Эти попытки имели не только литературные последствия, но и, так сказать, партийно-организационные (помните название известной работы – «Партийная организация и партийная литература»?). Нет, не о санкциях со стороны КПСС идёт речь. А о том, что И. Виноградов был «новомировец», а В. Чалмаев – «молодогвардеец». За первым стояли «либералы», усилиями которых статья была рассыпана в журнале «Вопросы философии», а за вторым – «почвенники». Их стараниями текст в журнале «Дон» «располовинили, опубликовав только виноградовскую часть». Это имело «следствием нечто вроде бойкота моей персоны со стороны московских либералов, – вспоминает автор, – длилась эта история недолго, но стала для меня ярчайшим эмоциональным событием».

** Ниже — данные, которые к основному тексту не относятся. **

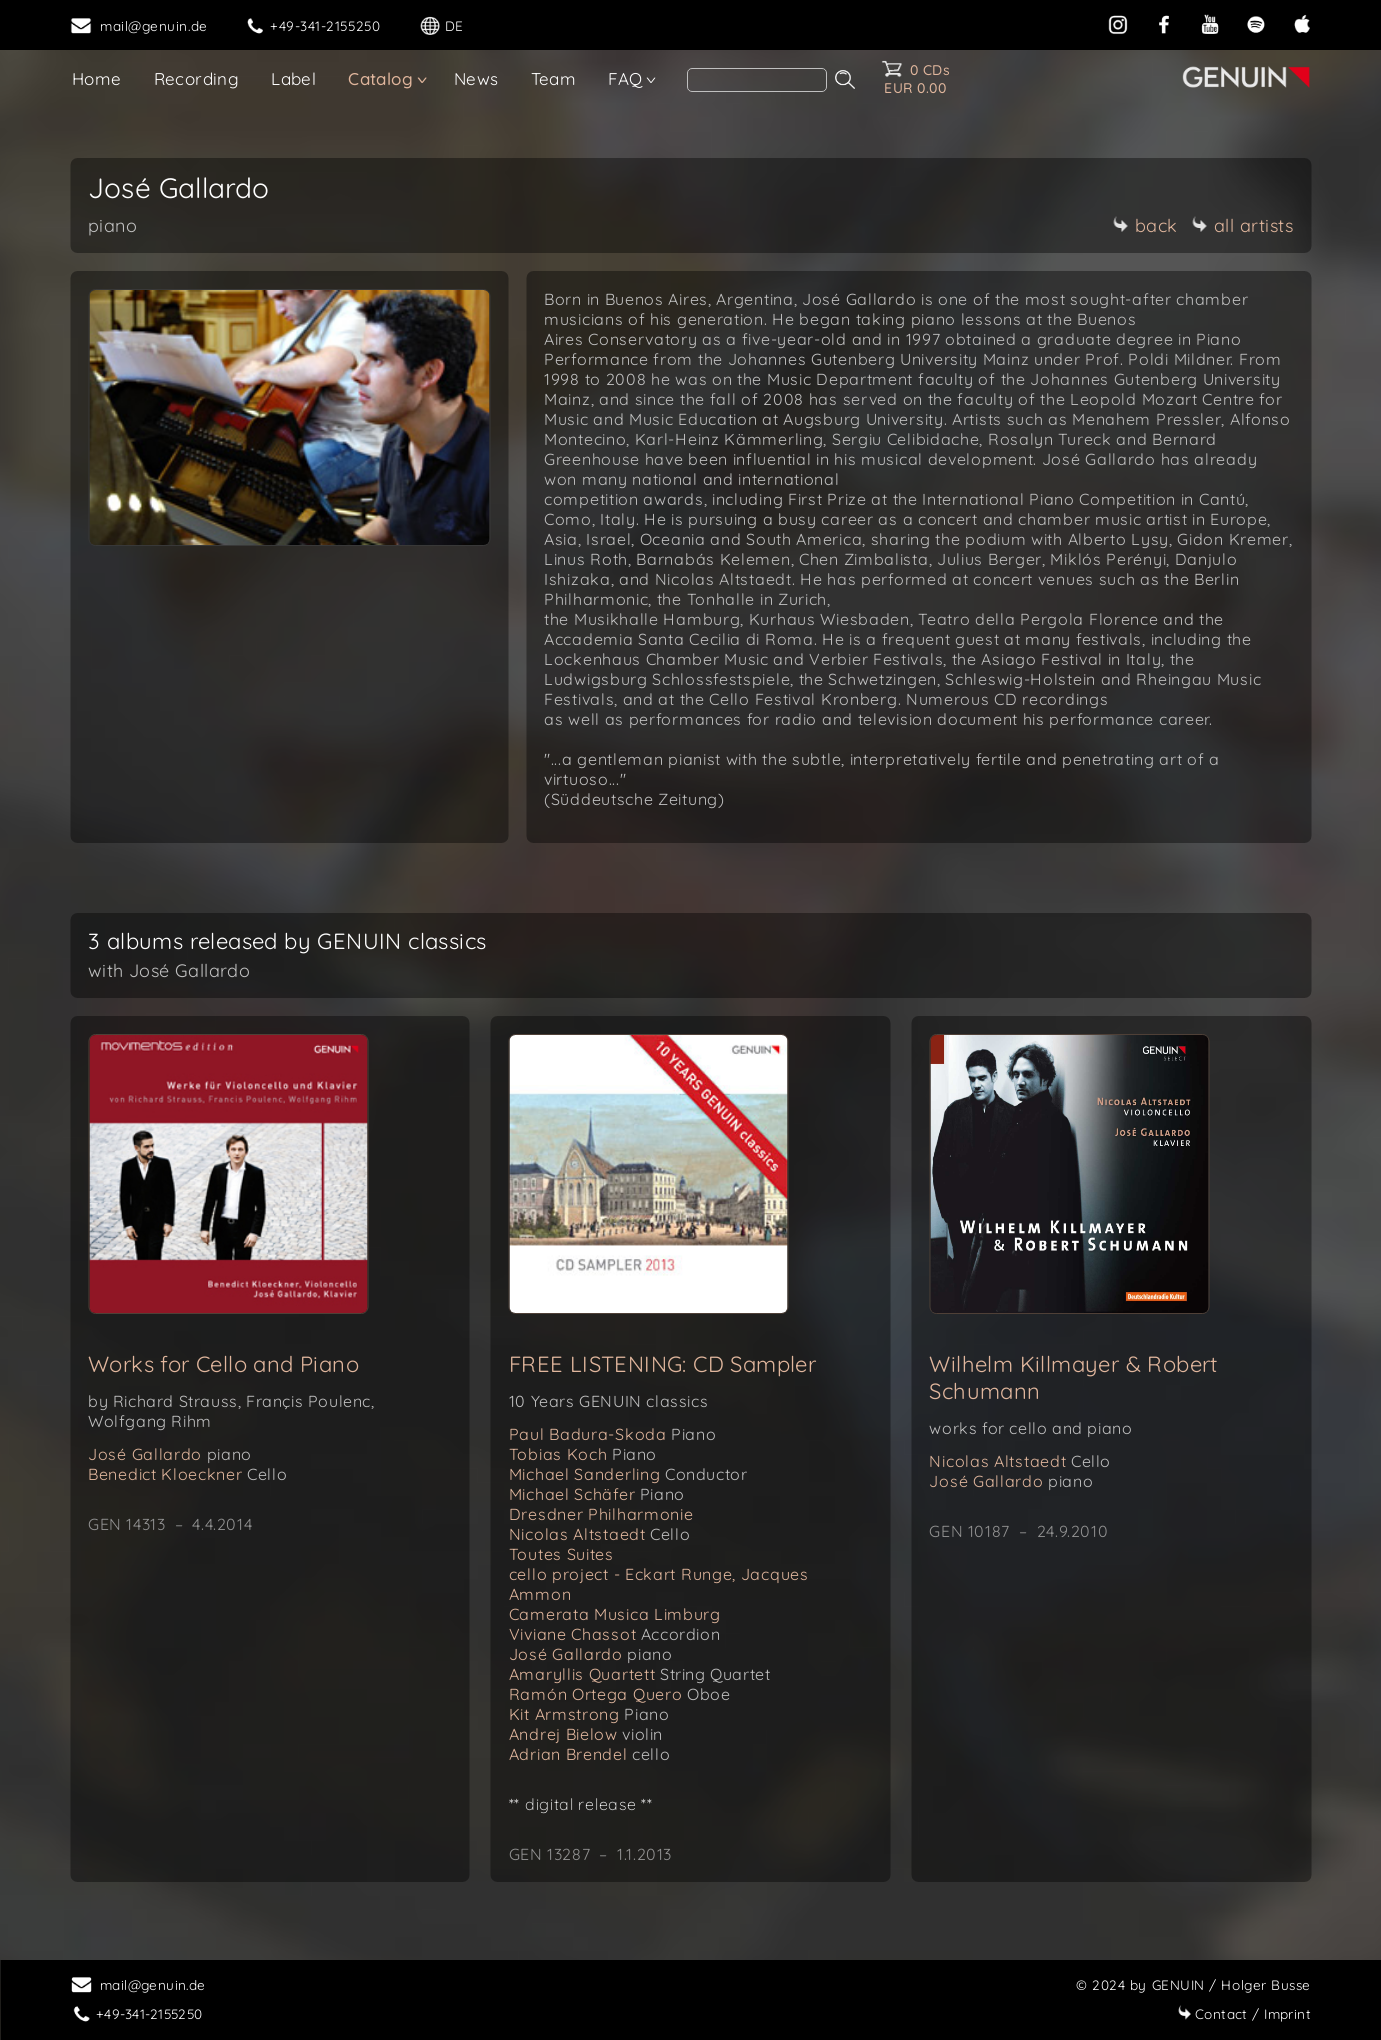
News (476, 78)
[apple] (1302, 22)
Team (554, 78)
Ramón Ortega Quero (620, 1694)
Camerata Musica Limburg (615, 1614)
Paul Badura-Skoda (613, 1434)
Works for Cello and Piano (223, 1364)
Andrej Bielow (586, 1734)
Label (293, 78)
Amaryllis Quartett (640, 1674)
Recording (197, 78)
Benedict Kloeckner (187, 1474)
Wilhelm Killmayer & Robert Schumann (1073, 1377)
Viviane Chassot (615, 1634)
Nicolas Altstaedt (600, 1534)
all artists (1243, 225)
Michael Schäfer (597, 1494)
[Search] (757, 80)
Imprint (1244, 2013)
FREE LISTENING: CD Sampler (662, 1364)
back (1145, 225)
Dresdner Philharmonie (601, 1514)
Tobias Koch (583, 1454)
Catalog (380, 78)
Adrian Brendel (589, 1754)
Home (97, 78)
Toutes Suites (561, 1554)
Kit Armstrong (589, 1714)
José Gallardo (170, 1454)
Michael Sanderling (628, 1474)
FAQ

Нечто подобное повторилось и в начале 70-х, когда появилась статья Аннинского о «городских» повестях Юрия Трифонова, который был в ту пору знаменем либерального крыла. В числе претензий критика была и такая: герой «Предварительных итогов», которому автор откровенно сочувствует, пренебрежительно отзывается о русских философах-идеалистах – «всех этих Леонтьевых, Бердяевых или… Белибердяевых…». Это, конечно, частность, деталь. Но как интонирует её Аннинский в сегодняшнем комментарии: «Повести Трифонова разом восхищали и возмущали меня. Отдаваясь чувствам, я не мог толком объяснить себе самому, зачем на этот раз я влез в литературную «борьбу». Объяснил мне проницательный человек, критик Марлен Кораллов, сказавший с улыбкой: «Насколько я мог понять, это страшная месть за Бердяева?» О да!»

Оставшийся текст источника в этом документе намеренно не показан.